So, a current hot copyright infringement legal dispute involves Malcolm X’s family and Chicago’s Third World Press. Third World Press purchased the rights from X Legacy, LLC. (Malcom X’s estate) to publish his diary, set to release late November.
The family filed a suit alleging that Third World Press did not have authority to publish Malcolm X’s diary.
I know you are thinking…so, did they just jack the diary?

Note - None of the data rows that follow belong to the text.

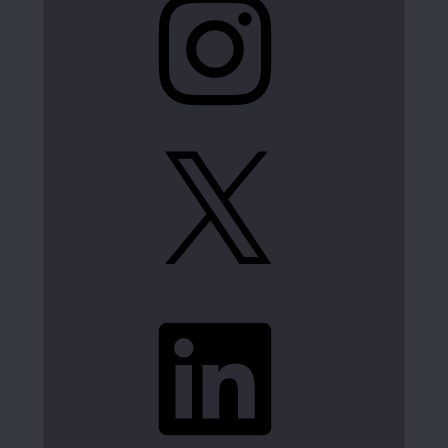
X
LinkedIn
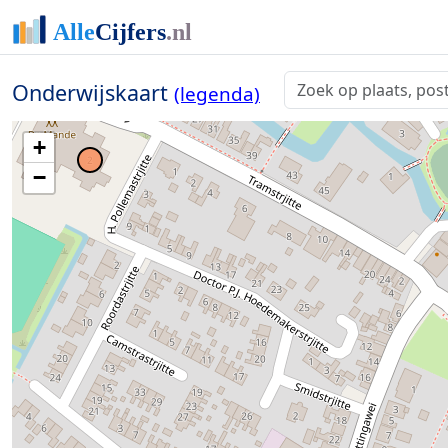
Onderwijskaart
(legenda)
+
−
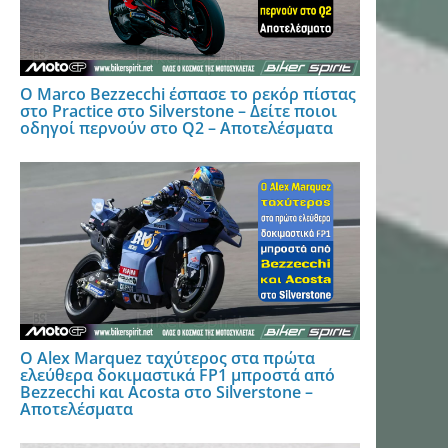
Ο Marco Bezzecchi έσπασε το ρεκόρ πίστας
στο Practice στο Silverstone – Δείτε ποιοι
οδηγοί περνούν στο Q2 – Αποτελέσματα
Ο Alex Marquez ταχύτερος στα πρώτα
ελεύθερα δοκιμαστικά FP1 μπροστά από
Bezzecchi και Acosta στο Silverstone –
Αποτελέσματα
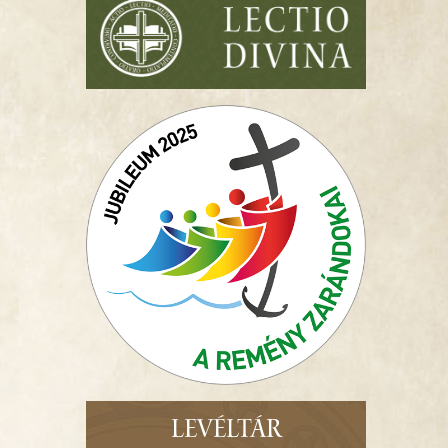
LEVÉLTÁR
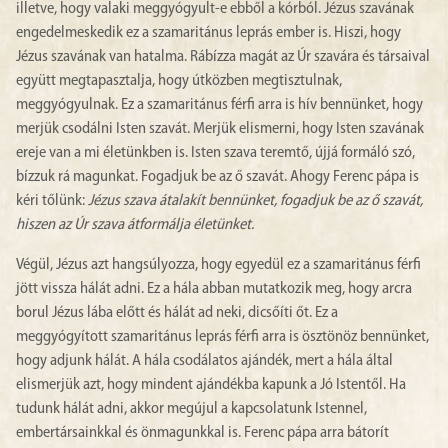
illetve, hogy valaki meggyógyult-e ebből a kórból. Jézus szavának
engedelmeskedik ez a szamaritánus leprás ember is. Hiszi, hogy
Jézus szavának van hatalma. Rábízza magát az Úr szavára és társaival
együtt megtapasztalja, hogy útközben megtisztulnak,
meggyógyulnak. Ez a szamaritánus férfi arra is hív bennünket, hogy
merjük csodálni Isten szavát. Merjük elismerni, hogy Isten szavának
ereje van a mi életünkben is. Isten szava teremtő, újjá formáló szó,
bízzuk rá magunkat. Fogadjuk be az ő szavát. Ahogy Ferenc pápa is
kéri tőlünk:
Jézus szava átalakít bennünket, fogadjuk be az ő szavát,
hiszen az Úr szava átformálja életünket.
Végül, Jézus azt hangsúlyozza, hogy egyedül ez a szamaritánus férfi
jött vissza hálát adni. Ez a hála abban mutatkozik meg, hogy arcra
borul Jézus lába előtt és hálát ad neki, dicsőíti őt. Ez a
meggyógyított szamaritánus leprás férfi arra is ösztönöz bennünket,
hogy adjunk hálát. A hála csodálatos ajándék, mert a hála által
elismerjük azt, hogy mindent ajándékba kapunk a Jó Istentől. Ha
tudunk hálát adni, akkor megújul a kapcsolatunk Istennel,
embertársainkkal és önmagunkkal is. Ferenc pápa arra bátorít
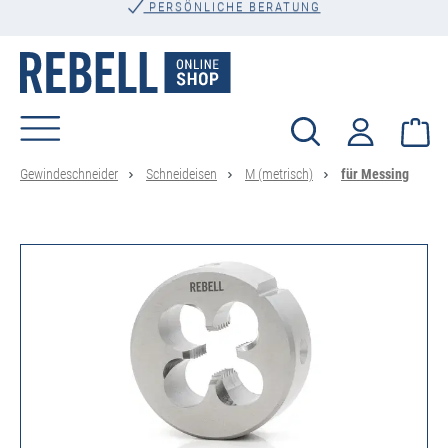
PERSÖNLICHE BERATUNG
alt springen
Wa
Gewindeschneider
Schneideisen
M (metrisch)
für Messing
Bildergalerie überspringen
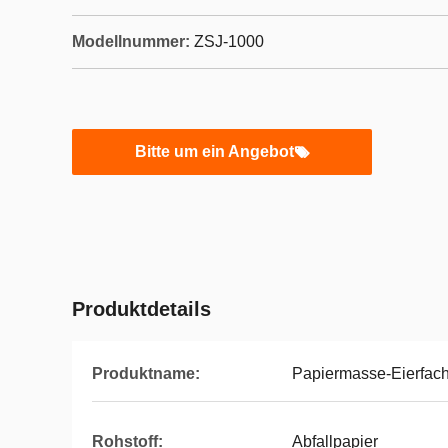
Modellnummer:
ZSJ-1000
Bitte um ein Angebot
Produktdetails
Produktname:
Papiermasse-Eierfac
Rohstoff:
Abfallpapier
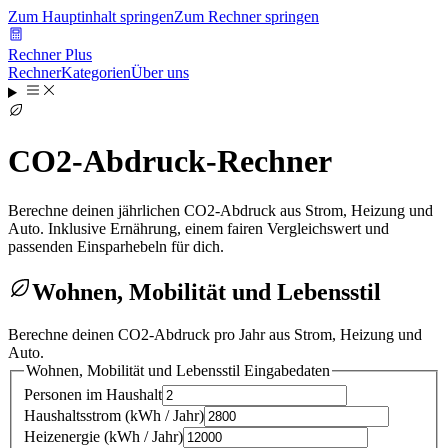
Zum Hauptinhalt springen
Zum Rechner springen
Rechner Plus
Rechner
Kategorien
Über uns
CO2-Abdruck-Rechner
Berechne deinen jährlichen CO2-Abdruck aus Strom, Heizung und
Auto. Inklusive Ernährung, einem fairen Vergleichswert und
passenden Einsparhebeln für dich.
Wohnen, Mobilität und Lebensstil
Berechne deinen CO2-Abdruck pro Jahr aus Strom, Heizung und
Auto.
Wohnen, Mobilität und Lebensstil
Eingabedaten
Personen im Haushalt
Haushaltsstrom
(
kWh / Jahr
)
Heizenergie
(
kWh / Jahr
)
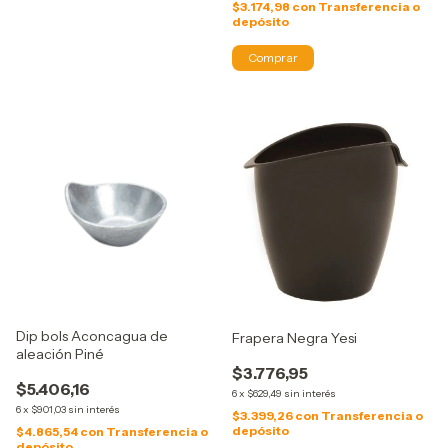
$3.174,98
con
Transferencia o
depósito
Dip bols Aconcagua de
Frapera Negra Yesi
aleación Piné
$3.776,95
$5.406,16
6
x
$629,49
sin interés
6
x
$901,03
sin interés
$3.399,26
con
Transferencia o
depósito
$4.865,54
con
Transferencia o
depósito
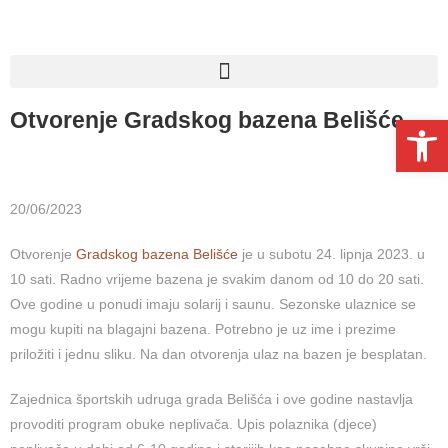
Otvorenje Gradskog bazena Belišće
Open toolbar
20/06/2023
Otvorenje
Gradskog bazena Belišće
je u subotu 24. lipnja 2023. u
10 sati. Radno vrijeme bazena je svakim danom od 10 do 20 sati.
Ove godine u ponudi imaju solarij i saunu. Sezonske ulaznice se
mogu kupiti na blagajni bazena. Potrebno je uz ime i prezime
priložiti i jednu sliku. Na dan otvorenja ulaz na bazen je besplatan.
Zajednica športskih udruga grada Belišća i ove godine nastavlja
provoditi program obuke neplivača. Upis polaznika (djece)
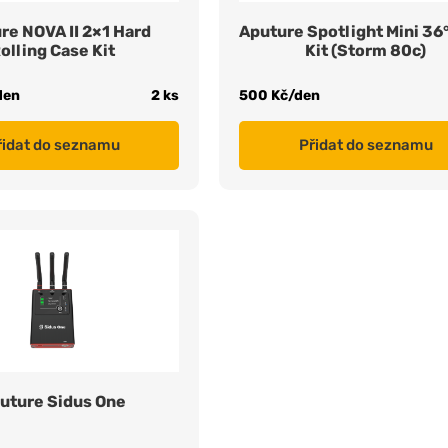
re NOVA II 2×1 Hard
Aputure Spotlight Mini 36
olling Case Kit
Kit (Storm 80c)
den
2 ks
500 Kč/den
řidat do seznamu
Přidat do seznamu
uture Sidus One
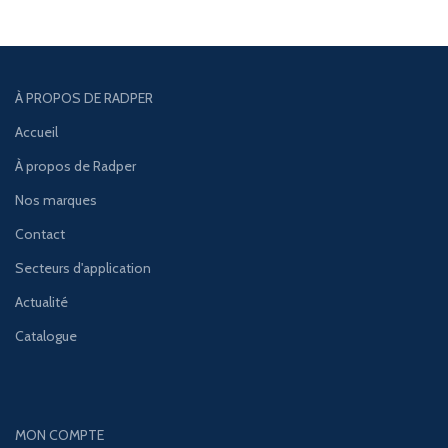
À PROPOS DE RADPER
Accueil
À propos de Radper
Nos marques
Contact
Secteurs d'application
Actualité
Catalogue
MON COMPTE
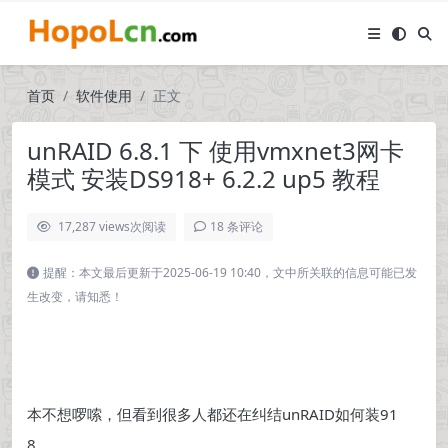
首页
软件使用
正文
unRAID 6.8.1 下 使用vmxnet3网卡
模式 安装DS918+ 6.2.2 up5 教程
17,287 views
次阅读
18 条评论
提醒：本文最后更新于2025-06-19 10:40，文中所关联的信息可能已发
生改变，请知悉！
本不想啰嗦，但看到很多人都还在纠结unRAID如何装91
8，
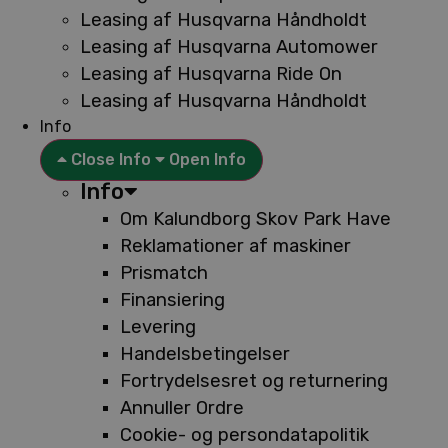
Leasing af Husqvarna Håndholdt
Leasing af Husqvarna Automower
Leasing af Husqvarna Ride On
Leasing af Husqvarna Håndholdt
Info
Close Info
Open Info
Info
Om Kalundborg Skov Park Have
Reklamationer af maskiner
Prismatch
Finansiering
Levering
Handelsbetingelser
Fortrydelsesret og returnering
Annuller Ordre
Cookie- og persondatapolitik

No, Third World Press didn’t jack it. They had a written agreement purchasing the rights, signed by Malcolm X’s daughter Ilyasah Al-Shabazz, a co-editor of the book. The family is saying that Ilysah didn’t have the authority to sell the rights, and act alone. There are several other living children. The family requested and the Court awarded, a Temporary Restraining Order. The books cannot be sold or distributed until January 31, after a preliminary injunction hearing. Depending on the outcome, the publisher may have to wait until the case ends before they release the book (if they win of course).
Let’s talk business + what this means for you.
According to the Tribune,
[Tweet “As a small business owner, it’s so easy to get caught into the doing part of your biz”] that you forget to tend to some of the things that aren’t as pressing at the moment. Why? Because the clients get priority over our own affairs.
Johnson [of Third World Press] said the publisher’s attorneys want to view X Legacy’s operational agreement to try to understand “who owns what and who has the authority to do what…He added that the operational agreement was not included in the documents attached to the lawsuit and that Al-Shabazz also has not produced it.”
Are you guilty? Raise your hand. *slowly raising mine*
An operating agreement (referred to in the Tribune as an operational agreement) is the bible of a Limited Liability Company (LLC). It addresses important issues such as
- Who has management rights in the company?
- What are the limits on their authority?
- What situations require approval by other members and what does that approval look like? For example, is it a majority or unanimous vote.
The operating agreement is critical for all LLCs, even when there is one member (owner). Beyond it being your Business Bible it is one thing that demonstrates you are running an actual business. What do I mean by that? Before you set up the business. It was just you. Once you created the business, it’s you (the individual) and your business (the entity). You are not your business, you are a component of it. The operating agreement defines your role as the member (owner) and your duty to the business.
Do you have an operating agreement for your LLC? If you don’t, it needs to be a priority.